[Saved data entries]
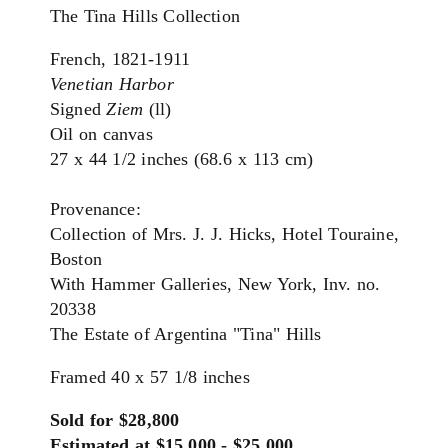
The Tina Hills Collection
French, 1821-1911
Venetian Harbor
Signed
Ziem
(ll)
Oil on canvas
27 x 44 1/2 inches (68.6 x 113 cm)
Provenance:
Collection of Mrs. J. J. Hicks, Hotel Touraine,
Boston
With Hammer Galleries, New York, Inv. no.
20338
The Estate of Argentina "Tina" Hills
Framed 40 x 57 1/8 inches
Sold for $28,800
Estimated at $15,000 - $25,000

Instructions to follow >>
Locate the word "Tina" in the records above, and return each line that has it.

Answer >>
The Tina Hills Collection
The Estate of Argentina "Tina" Hills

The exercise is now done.